Late Shows opens doors to exciting possibilities
And here's one door to include in your culture crawl
The Late Shows is when cultural buildings across Tyneside aim to woo new audiences by opening their doors after hours. But with so much to see in a short time, which doors to choose?
One you should include on your Saturday night itinerary offers a glimpse into the past and a vision of a more sustainable future – although a leap of the imagination is required.
That’s why an artist was sought to work with researchers from Newcastle University who are exploring the potential of mycelium, the underground root network of fungi, to be an eco-friendly alternative to conventional building materials.
It is, according to Dr Jane Scott of the BioKnit team at the university’s pioneering Hub for Biotechnology in the Built Environment, “a bit of a wonder material” – versatile, biodegradable and a step towards construction becoming a cyclical process rather than a linear one ending in landfill.
But it was to convey the ‘wonder’ that Creative Central NCL, charged with putting cultural boosters under a Newcastle city centre zone encompassing Clayton Street and Westgate Road, commissioned an artist to work with the scientists in creating a Late Shows attraction at the Coach House, just off Charlotte Square.

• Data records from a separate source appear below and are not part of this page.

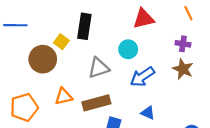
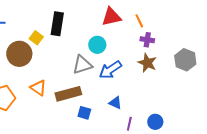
orange line: (188, 13) -> (139, 21), moved
gray triangle: (99, 68) -> (82, 65), moved
orange triangle: (64, 96) -> (38, 88), turned 48

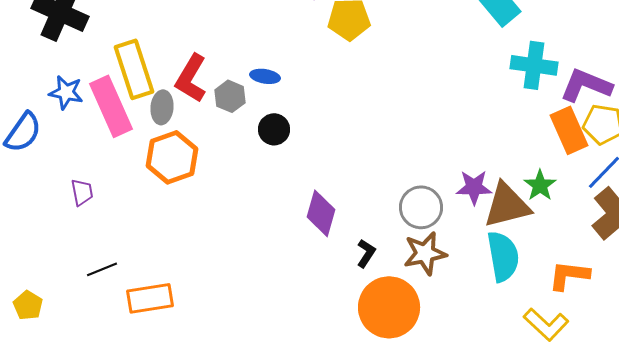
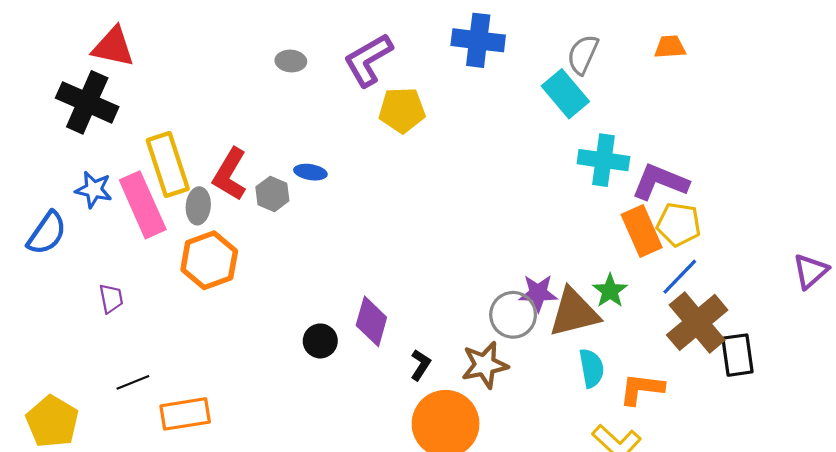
black circle: (274, 129) -> (320, 341), moved
gray circle: (421, 207) -> (513, 315), moved
cyan semicircle: (503, 256) -> (591, 368), moved, size x0.7
yellow pentagon: (28, 305) -> (52, 422), size x1.6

It was a challenge that made Imogen Cloët’s eyes light up, perhaps like those of the stuffed Alsatian she remembers when we meet at Newcastle Arts Centre.
That was in the days when she was wholly immersed in theatre and designing the set of Noir, a memorable Northern Stage crime caper by Peter Straughan whose screenplay for Conclave recently won him an Oscar.

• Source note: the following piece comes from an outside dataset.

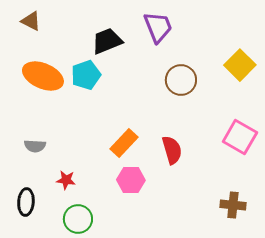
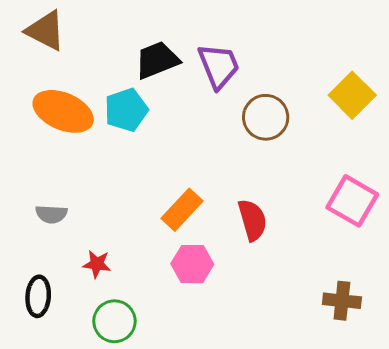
brown triangle: (31, 21) -> (45, 31), size x1.4
purple trapezoid: (158, 27) -> (219, 66), moved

Eric Morton, jovial resident taxidermist at Newcastle’s Hancock Museum (now Great North Museum: Hancock), happily lent her the dog.
“We used two lights and a battery pack so its eyes lit up,” recalls Imogen with a smile.
Her vivid imagination has helped to enliven stage shows and heritage properties including Cragside, Belsay Hall and Seaton Delaval Hall, where her playful interventions are a permanent attraction.
A person you can rely on for a dash of wonderment, she recalls her immediate response to the Creative Central call-out.
“I thought, brilliant! As an artist, I get sick of working alone. I miss my theatre days of collaborating and I love the work they do at the Wellcome Trust, bringing artists and scientists together.
“It’s about learning, putting your head in a world you wouldn’t ordinarily have access to. Scientists and researchers think differently to artists so collaboration is a positive thing.”
Arriving for our chat with a copy of Entangled Life, the book by fungi expert Merlin Sheldrake, she explains: “I went off and got it because it’s a world I didn’t understand.
“I didn’t even know what mycelium was, only that it was this fungal thing. I just wanted to learn.”
From the BioKnit team comes the scientific thinking behind the Late Shows collaboration, a desire to use the Coach House interior “to scaffold the growth of a cocoon-like textile that encases living mycelium and natural fibres”.
Imogen’s role they saw as enhancing the visual impact of their creation and inviting people to reflect on how biotechnology can transform our built environment.
Imogen, who loves an old building, began researching the Coach House – “going down a rabbit hole,” as she puts it – and discovered it was linked to the hotel which occupied No. 1 Charlotte Square in Georgian and early Victorian times.
Currently it belongs to heritage architects Mawson Kerr who plan to make it their new base.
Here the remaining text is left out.